The second artist I met was Erica Scourti. I wanted to meet her for a couple of reasons. Firstly she is working in contexts that I would like to – regularly doing residencies and making video and digital work that has a presence online and in exhibitions and screenings. Secondly she sources and uses language/verbal content in interesting ways. Thirdly, she uses forms of participation or crowd sourcing to create her work and I wanted to ask her how she thinks about collaboration.

Erica’s work is well documented on her website (http://www.ericascourti.com/). Some of my favourite examples include ‘Life in AdWords’ for which she e-mailed her diary to Gmail and performed the resultant list of suggested key words in a series of videos. Also ‘Twenty Press Releases’ which used key words provided by artists to explain their work to generate quasi-nonsensical texts that were then shown alongside her work.

Not all of Erica’s work is collaborative but she often uses material generated or performed by others. For example ‘Reality Life’ involves the titles of reality TV shows being performed by teenage girls. I asked Erica about how she conceives of her relationship to the people she works with. I realised that the way she asks people to create content for her is the reverse of how I have been doing it.

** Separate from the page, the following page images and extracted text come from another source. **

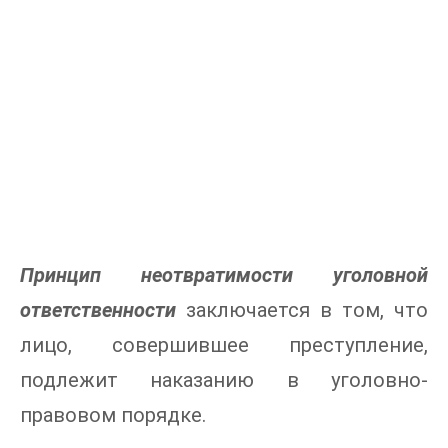
Принцип неотвратимости уголовной
ответственности
заключается в том, что
лицо, совершившее преступление,
подлежит наказанию в уголовно-
правовом порядке.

Where I have spoken to people as a starting point and then shaped an artwork depending on the content that comes from the conversations, she largely beings with quite a clear structure and a clear request of what she wants from people. Their content is inserted into a pre-given format. This sets her up very clearly as the author of the work and is perhaps a more efficient way of working as opposed to having a lot of content, much of which gets jettisoned. It also gives a clear request to people about what you want them to do and what is going to happen to that content.

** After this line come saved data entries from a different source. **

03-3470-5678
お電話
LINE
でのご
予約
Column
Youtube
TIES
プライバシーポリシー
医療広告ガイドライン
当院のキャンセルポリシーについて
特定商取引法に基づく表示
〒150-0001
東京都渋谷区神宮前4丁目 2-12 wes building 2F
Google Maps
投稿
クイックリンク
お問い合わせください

Erica acknowledged that working this way can still be hard on a personal level. Essentially she is making relationships with people but seeing these relationships as ‘work.’ People give things to you and you are instrumentalising them as the material for your art piece. One way she manages this is to offer people something in return. Currently, for example, she is sending people video postcards as part of a project. Within particular project relationships with each individual will vary, sometimes she has very brief encounters with people and sometimes they might have a long conversation or have a relationship that goes unseen in the work. I guess that within Erica’s work, which deals very much with digital-content and the socially-networked word, the question of interpersonal relationships and power dynamics is pertinent. The fact that her work makes me think about the ethics of using teenage girls (who she sourced from a website for people who want to get into working in TV) is interesting. ‘Reality Life’ is a good artwork that makes me a bit uncomfortable, but then gets me reflecting on how young people are and behave online more generally.

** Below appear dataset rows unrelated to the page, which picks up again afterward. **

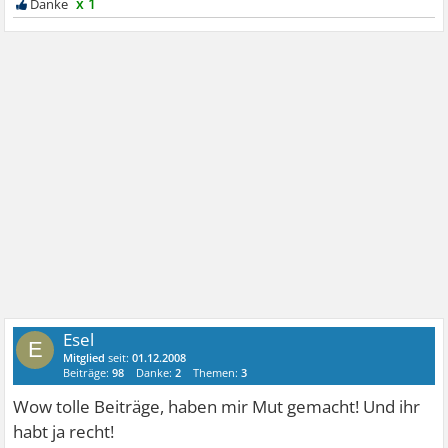
x 1
Esel
E
Mitglied
seit:
01.12.2008
Beiträge:
98
Danke:
2
Themen:
3
Wow tolle Beiträge, haben mir Mut gemacht! Und ihr
habt ja recht!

Alongside her own practice, Erica works on commissions including community and education projects and at times the relationship between the two has blurred but she attempts to split them quite clearly. She has separate sections on her website and she thinks that it is useful for being seen as an ‘artist’ to keep your own work separate from what are commissioned, community based projects. I imagine there are also times when the converse is true, perhaps there are aspects of her artwork that she must keep separate. The power dynamics of a collaborative process in an education/community setting is different. She sees these projects as a collaborative process where she is not the ‘author’ but is working with, for example, a group of young people to create a work together. The outcome is not her artwork but something they have made together. The two ways of working can support and influence each other but also have to be kept distinct.